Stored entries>
───

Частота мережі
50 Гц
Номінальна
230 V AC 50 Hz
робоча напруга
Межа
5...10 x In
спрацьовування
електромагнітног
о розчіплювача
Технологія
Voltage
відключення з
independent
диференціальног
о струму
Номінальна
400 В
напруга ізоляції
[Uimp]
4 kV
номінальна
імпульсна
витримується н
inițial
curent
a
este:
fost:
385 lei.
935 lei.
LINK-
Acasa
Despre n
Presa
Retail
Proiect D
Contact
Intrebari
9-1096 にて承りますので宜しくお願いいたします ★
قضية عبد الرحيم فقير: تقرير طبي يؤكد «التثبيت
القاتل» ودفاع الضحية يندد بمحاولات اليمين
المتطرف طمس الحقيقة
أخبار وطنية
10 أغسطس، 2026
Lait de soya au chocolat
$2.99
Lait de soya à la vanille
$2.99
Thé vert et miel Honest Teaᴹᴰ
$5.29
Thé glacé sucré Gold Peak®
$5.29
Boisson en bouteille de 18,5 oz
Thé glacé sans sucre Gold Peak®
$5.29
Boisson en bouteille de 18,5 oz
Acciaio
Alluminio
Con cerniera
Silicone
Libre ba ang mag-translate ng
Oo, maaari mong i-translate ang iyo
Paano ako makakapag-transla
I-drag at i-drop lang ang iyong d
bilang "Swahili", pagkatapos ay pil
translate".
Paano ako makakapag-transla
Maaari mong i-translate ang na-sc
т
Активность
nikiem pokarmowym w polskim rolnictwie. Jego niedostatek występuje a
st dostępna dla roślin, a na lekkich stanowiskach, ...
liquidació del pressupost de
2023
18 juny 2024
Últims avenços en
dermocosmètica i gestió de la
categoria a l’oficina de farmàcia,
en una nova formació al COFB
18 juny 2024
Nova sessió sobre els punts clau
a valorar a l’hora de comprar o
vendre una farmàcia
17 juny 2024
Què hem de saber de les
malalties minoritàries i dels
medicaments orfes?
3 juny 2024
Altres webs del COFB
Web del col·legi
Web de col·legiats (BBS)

───

INSTRUCTIONS FOR THE TASK> Please output each record exactly as it appears above.

REPLY TO THE TASK>
Частота мережі
50 Гц
Номінальна
230 V AC 50 Hz
робоча напруга
Межа
5...10 x In
спрацьовування
електромагнітног
о розчіплювача
Технологія
Voltage
відключення з
independent
диференціальног
о струму
Номінальна
400 В
напруга ізоляції
[Uimp]
4 kV
номінальна
імпульсна
витримується н
inițial
curent
a
este:
fost:
385 lei.
935 lei.
LINK-
Acasa
Despre n
Presa
Retail
Proiect D
Contact
Intrebari
9-1096 にて承りますので宜しくお願いいたします ★
قضية عبد الرحيم فقير: تقرير طبي يؤكد «التثبيت
القاتل» ودفاع الضحية يندد بمحاولات اليمين
المتطرف طمس الحقيقة
أخبار وطنية
10 أغسطس، 2026
Lait de soya au chocolat
$2.99
Lait de soya à la vanille
$2.99
Thé vert et miel Honest Teaᴹᴰ
$5.29
Thé glacé sucré Gold Peak®
$5.29
Boisson en bouteille de 18,5 oz
Thé glacé sans sucre Gold Peak®
$5.29
Boisson en bouteille de 18,5 oz
Acciaio
Alluminio
Con cerniera
Silicone
Libre ba ang mag-translate ng
Oo, maaari mong i-translate ang iyo
Paano ako makakapag-transla
I-drag at i-drop lang ang iyong d
bilang "Swahili", pagkatapos ay pil
translate".
Paano ako makakapag-transla
Maaari mong i-translate ang na-sc
т
Активность
nikiem pokarmowym w polskim rolnictwie. Jego niedostatek występuje a
st dostępna dla roślin, a na lekkich stanowiskach, ...
liquidació del pressupost de
2023
18 juny 2024
Últims avenços en
dermocosmètica i gestió de la
categoria a l’oficina de farmàcia,
en una nova formació al COFB
18 juny 2024
Nova sessió sobre els punts clau
a valorar a l’hora de comprar o
vendre una farmàcia
17 juny 2024
Què hem de saber de les
malalties minoritàries i dels
medicaments orfes?
3 juny 2024
Altres webs del COFB
Web del col·legi
Web de col·legiats (BBS)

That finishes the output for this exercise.